Trafik sigortası aslında hem sigorta şirketleri için hem de acenteler için hayati önem taşıyor. Nedeni prim musluklarının akmasını sağlayan ve çarkı döndüren bir sistem olması. Sigorta şirketleri kestikleri her 100 TL’lik primin kendilerine 115 TL zarar olarak geri döneceğini biliyorlar. Sadece zorunlu olduğu için kesiyor. Bu aradaki zararı da mali karlarla falan kapatmaya çalışıyor. Acenteler için de komisyonlar alt limitlerde olmasına karşın sürümden kazanıp sürekli akan bir musluk olarak adlandırmak yanlış olmaz.

Sektörde trafik sigortalarındaki fiyat rekabetinden dolayı düşen primlerin acentelerin gelirlerini düşürdüğünü de buradan belirtmeliyim. Bu arada yaşanan ekonomik koşullar nedeniyle trafik sigortasını yaptırmak istemeyen ya da yaptıranlarda da yaşanan tahsilat sıkıntısını bir kenara koyuyorum.

Şirketler trafikten kaçmaya başlarsa…

Hiç trafik işine bulaşmayan hatta ruhsatlarını geri veren şirketlere saygı duyuyorum.

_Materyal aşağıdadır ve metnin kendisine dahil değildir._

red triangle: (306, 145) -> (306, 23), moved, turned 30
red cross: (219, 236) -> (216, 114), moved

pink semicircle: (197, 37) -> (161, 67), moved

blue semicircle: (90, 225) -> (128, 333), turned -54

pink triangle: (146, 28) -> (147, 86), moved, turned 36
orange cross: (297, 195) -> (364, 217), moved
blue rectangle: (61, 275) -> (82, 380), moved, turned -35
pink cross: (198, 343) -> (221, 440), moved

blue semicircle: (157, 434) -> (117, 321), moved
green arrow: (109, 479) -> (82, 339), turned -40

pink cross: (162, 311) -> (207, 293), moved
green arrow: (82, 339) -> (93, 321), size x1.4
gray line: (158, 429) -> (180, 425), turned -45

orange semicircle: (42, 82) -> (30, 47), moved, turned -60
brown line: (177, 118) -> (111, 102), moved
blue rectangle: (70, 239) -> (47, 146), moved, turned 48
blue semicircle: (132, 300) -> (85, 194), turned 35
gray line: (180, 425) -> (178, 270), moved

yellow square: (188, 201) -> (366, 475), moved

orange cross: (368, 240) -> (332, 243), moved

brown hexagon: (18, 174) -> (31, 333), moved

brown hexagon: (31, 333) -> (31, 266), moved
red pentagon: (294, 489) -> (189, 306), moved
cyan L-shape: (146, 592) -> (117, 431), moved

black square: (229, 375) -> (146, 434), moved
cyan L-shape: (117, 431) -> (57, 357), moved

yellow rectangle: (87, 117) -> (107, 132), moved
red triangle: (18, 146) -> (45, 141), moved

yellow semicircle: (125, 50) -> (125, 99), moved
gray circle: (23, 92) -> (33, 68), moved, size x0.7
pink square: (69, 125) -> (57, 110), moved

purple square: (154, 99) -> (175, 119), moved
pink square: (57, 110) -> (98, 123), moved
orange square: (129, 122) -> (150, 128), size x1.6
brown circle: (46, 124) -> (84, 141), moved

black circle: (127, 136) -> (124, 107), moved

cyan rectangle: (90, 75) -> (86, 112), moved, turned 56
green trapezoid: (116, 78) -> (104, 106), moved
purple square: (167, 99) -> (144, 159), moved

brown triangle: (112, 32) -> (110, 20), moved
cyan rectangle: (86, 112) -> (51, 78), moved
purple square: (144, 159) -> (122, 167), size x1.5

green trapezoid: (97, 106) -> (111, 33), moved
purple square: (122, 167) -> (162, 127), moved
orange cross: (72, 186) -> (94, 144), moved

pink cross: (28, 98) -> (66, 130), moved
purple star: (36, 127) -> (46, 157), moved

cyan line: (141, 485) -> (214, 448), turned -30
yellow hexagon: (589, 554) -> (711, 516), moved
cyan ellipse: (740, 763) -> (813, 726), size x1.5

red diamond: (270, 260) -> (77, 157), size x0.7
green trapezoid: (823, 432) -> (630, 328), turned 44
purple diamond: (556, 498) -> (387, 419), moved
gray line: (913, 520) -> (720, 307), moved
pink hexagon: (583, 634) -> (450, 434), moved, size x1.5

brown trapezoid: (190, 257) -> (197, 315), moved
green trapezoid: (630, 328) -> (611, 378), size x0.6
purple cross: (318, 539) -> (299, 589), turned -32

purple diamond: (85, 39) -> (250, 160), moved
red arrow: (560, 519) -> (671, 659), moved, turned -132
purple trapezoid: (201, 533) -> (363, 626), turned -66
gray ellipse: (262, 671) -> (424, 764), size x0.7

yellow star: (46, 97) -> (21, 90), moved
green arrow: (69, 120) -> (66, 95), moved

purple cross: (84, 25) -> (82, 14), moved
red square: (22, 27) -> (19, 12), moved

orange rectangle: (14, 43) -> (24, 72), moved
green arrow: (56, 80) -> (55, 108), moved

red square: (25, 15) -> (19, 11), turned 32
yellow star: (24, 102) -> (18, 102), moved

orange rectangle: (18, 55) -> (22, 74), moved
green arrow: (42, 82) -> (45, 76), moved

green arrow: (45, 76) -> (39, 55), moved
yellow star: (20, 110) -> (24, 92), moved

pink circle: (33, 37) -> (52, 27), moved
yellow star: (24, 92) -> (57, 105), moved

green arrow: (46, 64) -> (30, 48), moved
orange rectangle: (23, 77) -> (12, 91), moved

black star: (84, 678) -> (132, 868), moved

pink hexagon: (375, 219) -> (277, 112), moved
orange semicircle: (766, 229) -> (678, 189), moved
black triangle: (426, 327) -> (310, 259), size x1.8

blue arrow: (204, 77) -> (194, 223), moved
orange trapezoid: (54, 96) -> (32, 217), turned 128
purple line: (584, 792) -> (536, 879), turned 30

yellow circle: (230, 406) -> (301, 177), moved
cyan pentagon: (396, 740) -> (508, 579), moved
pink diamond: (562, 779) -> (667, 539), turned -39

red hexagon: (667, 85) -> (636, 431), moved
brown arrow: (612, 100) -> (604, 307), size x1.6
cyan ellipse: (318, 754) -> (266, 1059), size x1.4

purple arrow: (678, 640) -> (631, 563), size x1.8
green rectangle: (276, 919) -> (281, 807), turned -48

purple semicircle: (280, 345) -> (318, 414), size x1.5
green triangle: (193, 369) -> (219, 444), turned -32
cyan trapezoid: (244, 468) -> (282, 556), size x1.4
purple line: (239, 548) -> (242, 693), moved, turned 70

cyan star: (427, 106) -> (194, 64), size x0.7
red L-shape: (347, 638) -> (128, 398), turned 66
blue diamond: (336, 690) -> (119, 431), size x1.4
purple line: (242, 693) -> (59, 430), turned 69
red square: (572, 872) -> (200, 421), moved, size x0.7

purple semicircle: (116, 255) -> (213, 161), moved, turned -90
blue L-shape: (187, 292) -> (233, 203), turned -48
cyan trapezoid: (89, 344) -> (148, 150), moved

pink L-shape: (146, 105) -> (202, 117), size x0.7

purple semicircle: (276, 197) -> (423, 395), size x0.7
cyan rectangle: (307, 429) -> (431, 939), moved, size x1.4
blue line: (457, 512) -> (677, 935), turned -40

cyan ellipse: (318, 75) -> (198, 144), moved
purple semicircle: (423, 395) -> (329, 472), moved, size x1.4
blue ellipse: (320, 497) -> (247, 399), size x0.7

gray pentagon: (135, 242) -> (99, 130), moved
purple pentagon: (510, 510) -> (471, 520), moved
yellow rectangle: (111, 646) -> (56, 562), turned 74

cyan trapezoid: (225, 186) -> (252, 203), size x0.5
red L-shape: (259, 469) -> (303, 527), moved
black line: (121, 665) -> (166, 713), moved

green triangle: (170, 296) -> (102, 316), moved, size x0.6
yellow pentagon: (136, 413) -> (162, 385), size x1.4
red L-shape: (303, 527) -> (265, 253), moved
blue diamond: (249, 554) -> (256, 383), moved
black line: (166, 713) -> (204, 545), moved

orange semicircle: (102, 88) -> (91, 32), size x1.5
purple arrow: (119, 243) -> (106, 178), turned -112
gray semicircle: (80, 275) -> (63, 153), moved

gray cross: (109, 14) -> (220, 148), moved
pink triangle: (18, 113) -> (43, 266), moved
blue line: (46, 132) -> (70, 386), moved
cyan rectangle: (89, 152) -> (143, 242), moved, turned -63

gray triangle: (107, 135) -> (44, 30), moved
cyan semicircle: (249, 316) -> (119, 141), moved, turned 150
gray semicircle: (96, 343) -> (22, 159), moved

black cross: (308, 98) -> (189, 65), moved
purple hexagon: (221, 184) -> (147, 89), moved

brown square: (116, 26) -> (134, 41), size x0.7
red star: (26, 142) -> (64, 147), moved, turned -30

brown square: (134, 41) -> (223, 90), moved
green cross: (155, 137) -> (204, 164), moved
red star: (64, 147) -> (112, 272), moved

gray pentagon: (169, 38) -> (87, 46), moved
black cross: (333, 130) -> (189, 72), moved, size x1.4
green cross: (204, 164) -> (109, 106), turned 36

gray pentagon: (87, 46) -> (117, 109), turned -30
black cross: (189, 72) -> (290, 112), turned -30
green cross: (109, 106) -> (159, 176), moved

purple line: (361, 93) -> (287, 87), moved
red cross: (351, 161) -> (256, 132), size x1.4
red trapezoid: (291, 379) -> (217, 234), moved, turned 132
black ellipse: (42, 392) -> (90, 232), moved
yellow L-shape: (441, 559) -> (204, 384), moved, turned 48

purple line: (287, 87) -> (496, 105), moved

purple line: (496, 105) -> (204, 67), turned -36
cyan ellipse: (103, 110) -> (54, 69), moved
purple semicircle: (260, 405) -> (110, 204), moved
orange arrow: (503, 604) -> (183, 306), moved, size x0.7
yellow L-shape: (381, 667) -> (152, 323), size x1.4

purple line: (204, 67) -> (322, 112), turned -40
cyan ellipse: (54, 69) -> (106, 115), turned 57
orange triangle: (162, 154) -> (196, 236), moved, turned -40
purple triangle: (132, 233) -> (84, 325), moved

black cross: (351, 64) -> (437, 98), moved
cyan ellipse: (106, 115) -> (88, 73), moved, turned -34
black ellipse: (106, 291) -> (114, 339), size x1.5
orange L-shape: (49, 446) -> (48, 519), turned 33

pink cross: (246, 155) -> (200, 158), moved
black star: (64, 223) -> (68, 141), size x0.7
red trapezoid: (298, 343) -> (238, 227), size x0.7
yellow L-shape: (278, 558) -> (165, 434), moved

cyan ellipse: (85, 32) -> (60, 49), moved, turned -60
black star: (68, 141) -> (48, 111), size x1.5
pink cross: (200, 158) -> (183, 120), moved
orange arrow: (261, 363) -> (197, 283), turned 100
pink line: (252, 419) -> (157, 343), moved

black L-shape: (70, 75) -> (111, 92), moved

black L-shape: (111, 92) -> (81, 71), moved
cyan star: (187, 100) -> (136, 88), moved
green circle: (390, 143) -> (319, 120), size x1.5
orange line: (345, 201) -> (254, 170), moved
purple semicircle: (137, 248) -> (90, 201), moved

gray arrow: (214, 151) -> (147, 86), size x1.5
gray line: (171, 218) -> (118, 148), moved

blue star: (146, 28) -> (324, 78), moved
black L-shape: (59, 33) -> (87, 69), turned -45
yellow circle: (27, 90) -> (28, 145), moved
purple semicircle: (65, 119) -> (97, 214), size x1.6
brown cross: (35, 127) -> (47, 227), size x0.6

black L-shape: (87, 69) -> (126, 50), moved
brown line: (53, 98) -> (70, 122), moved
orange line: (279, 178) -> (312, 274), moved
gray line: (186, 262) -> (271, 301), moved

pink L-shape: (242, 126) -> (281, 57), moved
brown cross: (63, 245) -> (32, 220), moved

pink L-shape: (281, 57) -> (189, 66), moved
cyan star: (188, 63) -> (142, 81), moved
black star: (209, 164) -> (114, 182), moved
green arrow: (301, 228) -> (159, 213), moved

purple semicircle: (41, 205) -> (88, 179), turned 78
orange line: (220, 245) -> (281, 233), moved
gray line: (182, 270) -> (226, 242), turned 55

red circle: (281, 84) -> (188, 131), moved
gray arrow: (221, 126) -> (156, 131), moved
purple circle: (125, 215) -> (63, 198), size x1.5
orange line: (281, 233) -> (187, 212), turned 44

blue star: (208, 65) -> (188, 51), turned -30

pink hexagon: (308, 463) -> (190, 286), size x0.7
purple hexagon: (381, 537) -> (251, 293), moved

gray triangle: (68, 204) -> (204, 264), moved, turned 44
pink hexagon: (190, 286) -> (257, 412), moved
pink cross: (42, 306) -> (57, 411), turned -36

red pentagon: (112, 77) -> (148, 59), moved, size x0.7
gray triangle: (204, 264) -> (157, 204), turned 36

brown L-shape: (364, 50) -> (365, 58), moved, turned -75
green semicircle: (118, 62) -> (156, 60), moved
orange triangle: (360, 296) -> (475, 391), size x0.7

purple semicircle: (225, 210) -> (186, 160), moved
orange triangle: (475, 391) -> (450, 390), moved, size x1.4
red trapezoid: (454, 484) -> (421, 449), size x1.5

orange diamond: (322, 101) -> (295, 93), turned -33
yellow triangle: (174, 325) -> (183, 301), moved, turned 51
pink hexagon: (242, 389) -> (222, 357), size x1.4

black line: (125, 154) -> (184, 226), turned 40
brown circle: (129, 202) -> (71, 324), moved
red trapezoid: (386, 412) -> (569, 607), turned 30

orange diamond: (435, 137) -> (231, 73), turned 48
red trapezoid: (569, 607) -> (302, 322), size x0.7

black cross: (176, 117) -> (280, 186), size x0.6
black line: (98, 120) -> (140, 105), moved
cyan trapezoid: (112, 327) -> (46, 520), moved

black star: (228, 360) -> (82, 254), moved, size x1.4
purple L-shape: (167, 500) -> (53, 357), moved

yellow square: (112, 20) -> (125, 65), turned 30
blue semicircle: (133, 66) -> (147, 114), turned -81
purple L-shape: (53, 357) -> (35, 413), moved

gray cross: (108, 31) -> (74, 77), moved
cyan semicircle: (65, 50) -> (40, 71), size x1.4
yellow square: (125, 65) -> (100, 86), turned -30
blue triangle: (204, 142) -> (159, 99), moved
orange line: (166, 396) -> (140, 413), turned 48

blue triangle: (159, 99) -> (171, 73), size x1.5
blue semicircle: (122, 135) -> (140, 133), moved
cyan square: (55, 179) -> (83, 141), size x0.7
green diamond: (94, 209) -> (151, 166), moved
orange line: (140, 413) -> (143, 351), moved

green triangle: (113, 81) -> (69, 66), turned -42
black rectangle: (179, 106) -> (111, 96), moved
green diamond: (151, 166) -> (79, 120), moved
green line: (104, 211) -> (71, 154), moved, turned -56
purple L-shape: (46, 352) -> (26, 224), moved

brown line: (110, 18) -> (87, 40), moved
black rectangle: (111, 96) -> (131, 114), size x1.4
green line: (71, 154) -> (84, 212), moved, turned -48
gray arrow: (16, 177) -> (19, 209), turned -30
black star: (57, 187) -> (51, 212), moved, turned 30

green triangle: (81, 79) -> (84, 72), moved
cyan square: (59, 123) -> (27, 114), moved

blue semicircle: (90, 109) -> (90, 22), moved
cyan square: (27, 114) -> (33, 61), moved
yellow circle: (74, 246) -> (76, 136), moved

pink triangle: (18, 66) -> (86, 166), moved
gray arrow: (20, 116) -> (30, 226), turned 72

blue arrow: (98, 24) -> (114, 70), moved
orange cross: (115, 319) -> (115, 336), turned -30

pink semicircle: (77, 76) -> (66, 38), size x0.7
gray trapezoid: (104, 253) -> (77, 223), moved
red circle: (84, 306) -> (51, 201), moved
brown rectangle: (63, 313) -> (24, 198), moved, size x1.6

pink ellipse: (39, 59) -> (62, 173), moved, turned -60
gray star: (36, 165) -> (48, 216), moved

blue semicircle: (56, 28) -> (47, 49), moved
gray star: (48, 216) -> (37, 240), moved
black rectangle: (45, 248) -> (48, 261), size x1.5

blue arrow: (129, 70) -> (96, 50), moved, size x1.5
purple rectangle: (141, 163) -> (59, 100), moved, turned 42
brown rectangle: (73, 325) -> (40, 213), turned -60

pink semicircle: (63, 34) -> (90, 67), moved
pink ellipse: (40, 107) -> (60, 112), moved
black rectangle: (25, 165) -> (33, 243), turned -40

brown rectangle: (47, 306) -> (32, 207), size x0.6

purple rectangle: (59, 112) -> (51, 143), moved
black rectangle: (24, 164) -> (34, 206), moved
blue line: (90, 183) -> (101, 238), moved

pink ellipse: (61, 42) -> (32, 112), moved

Gerçekten dipsiz bir kuyuya benziyor. Dünyanın dev markaları trafik sigortasındaki paylarını azalttıklarında onların bu korkularına hak vermemek mümkün değil. Ama diğer taraftan bu poliçe bulunamadığında piyasaya girip elini taşın altına koyan yerli sermayeli sigorta şirketlerinin ne günahı var. Portföyler onlarda ama diğer taraftan yargı kararları bu şirketleri pişman etmeye başladı bile. Bu yeni yargı kararları sonrası onlar da poliçeleri yenilemede geri dururlarsa ne olacak? Yerli ve milli şirketlerimizi yeni yargı kararları köşeye sıkıştırmaya devam ediyor. Allah sonumuzu hayır etsin.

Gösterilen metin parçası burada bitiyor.